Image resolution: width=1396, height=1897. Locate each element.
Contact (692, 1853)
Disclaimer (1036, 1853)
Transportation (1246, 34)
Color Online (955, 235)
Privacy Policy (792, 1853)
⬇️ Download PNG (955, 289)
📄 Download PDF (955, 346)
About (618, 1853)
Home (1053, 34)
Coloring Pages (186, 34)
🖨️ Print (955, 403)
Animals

- - - - -

TASK ITEM:
Whatever the entries above contain, reproduce all of them exactly.

RESPONSE:
Image resolution: width=1396, height=1897. Locate each element.
Contact (692, 1853)
Disclaimer (1036, 1853)
Transportation (1246, 34)
Color Online (955, 235)
Privacy Policy (792, 1853)
⬇️ Download PNG (955, 289)
📄 Download PDF (955, 346)
About (618, 1853)
Home (1053, 34)
Coloring Pages (186, 34)
🖨️ Print (955, 403)
Animals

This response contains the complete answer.